### EXERCISE BRIEF
A faithful, picture-free copy of the listing below is required.

### GIVEN ENTRIES
*** Begin section ***

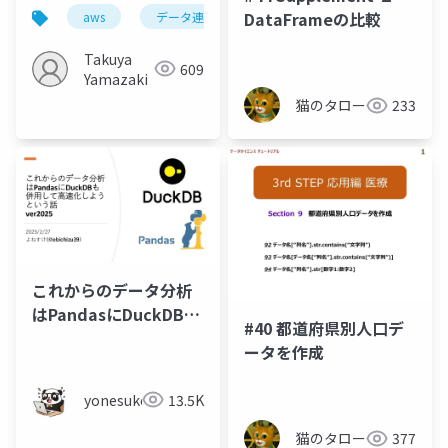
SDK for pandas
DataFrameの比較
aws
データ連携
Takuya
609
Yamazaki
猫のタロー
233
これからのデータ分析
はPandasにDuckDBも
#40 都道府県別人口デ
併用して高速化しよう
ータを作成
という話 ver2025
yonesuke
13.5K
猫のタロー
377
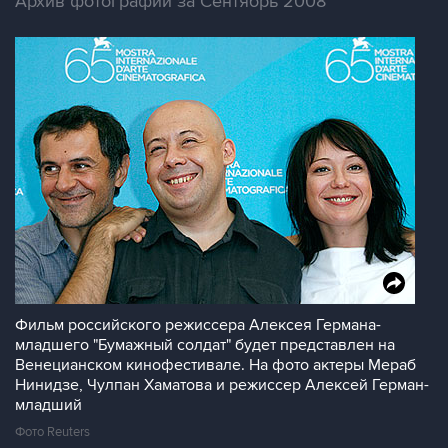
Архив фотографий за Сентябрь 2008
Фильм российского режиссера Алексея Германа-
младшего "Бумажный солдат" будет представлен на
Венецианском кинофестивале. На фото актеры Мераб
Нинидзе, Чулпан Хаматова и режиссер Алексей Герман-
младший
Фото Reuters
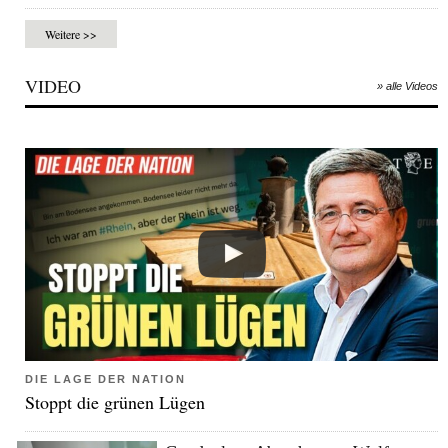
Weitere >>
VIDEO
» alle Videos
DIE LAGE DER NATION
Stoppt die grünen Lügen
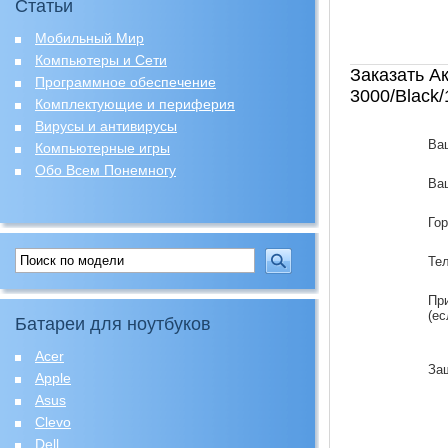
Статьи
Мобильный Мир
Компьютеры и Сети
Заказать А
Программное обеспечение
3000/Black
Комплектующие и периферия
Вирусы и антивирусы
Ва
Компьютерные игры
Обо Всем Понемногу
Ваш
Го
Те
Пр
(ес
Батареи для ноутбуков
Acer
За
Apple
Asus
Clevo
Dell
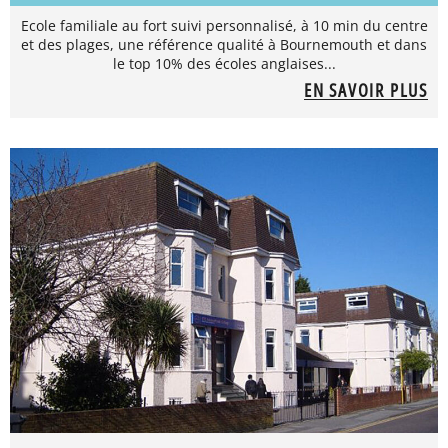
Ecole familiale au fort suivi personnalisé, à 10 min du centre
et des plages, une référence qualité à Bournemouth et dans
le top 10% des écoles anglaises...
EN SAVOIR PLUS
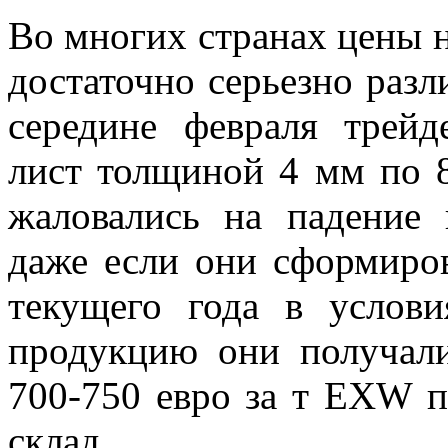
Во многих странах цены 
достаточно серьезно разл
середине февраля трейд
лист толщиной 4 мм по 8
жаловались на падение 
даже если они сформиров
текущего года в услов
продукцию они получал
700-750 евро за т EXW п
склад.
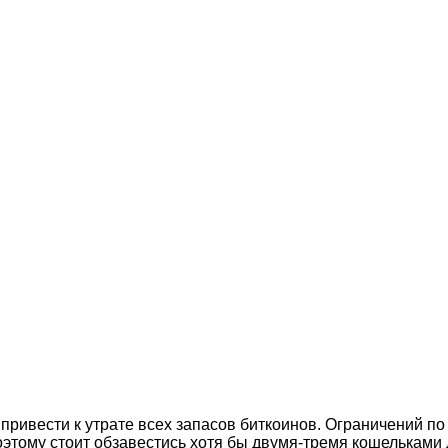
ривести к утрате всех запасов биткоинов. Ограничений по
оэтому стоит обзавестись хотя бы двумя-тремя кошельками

*** End section ***

### WRITTEN SOLUTION
SDK for pandas
DataFrameの比較
aws
データ連携
Takuya
609
Yamazaki
猫のタロー
233
これからのデータ分析
はPandasにDuckDBも
#40 都道府県別人口デ
併用して高速化しよう
ータを作成
という話 ver2025
yonesuke
13.5K
猫のタロー
377
Архив фотографий за Сентябрь 2008
Фильм российского режиссера Алексея Германа-
младшего "Бумажный солдат" будет представлен на
Венецианском кинофестивале. На фото актеры Мераб
Нинидзе, Чулпан Хаматова и режиссер Алексей Герман-
младший
Фото Reuters
Weitere >>
VIDEO
» alle Videos
DIE LAGE DER NATION
Stoppt die grünen Lügen
Статьи
Мобильный Мир
Компьютеры и Сети
Заказать А
Программное обеспечение
3000/Black
Комплектующие и периферия
Вирусы и антивирусы
Ва
Компьютерные игры
Обо Всем Понемногу
Ваш
Го
Те
Пр
(ес
Батареи для ноутбуков
Acer
За
Apple
Asus
Clevo
Dell
Ecole familiale au fort suivi personnalisé, à 10 min du centre
et des plages, une référence qualité à Bournemouth et dans
le top 10% des écoles anglaises...
EN SAVOIR PLUS
Во многих странах цены 
достаточно серьезно разл
середине февраля трейд
лист толщиной 4 мм по 8
жаловались на падение 
даже если они сформиров
текущего года в услов
продукцию они получал
700-750 евро за т EXW п
склад.
ривести к утрате всех запасов биткоинов. Ограничений по
оэтому стоит обзавестись хотя бы двумя-тремя кошельками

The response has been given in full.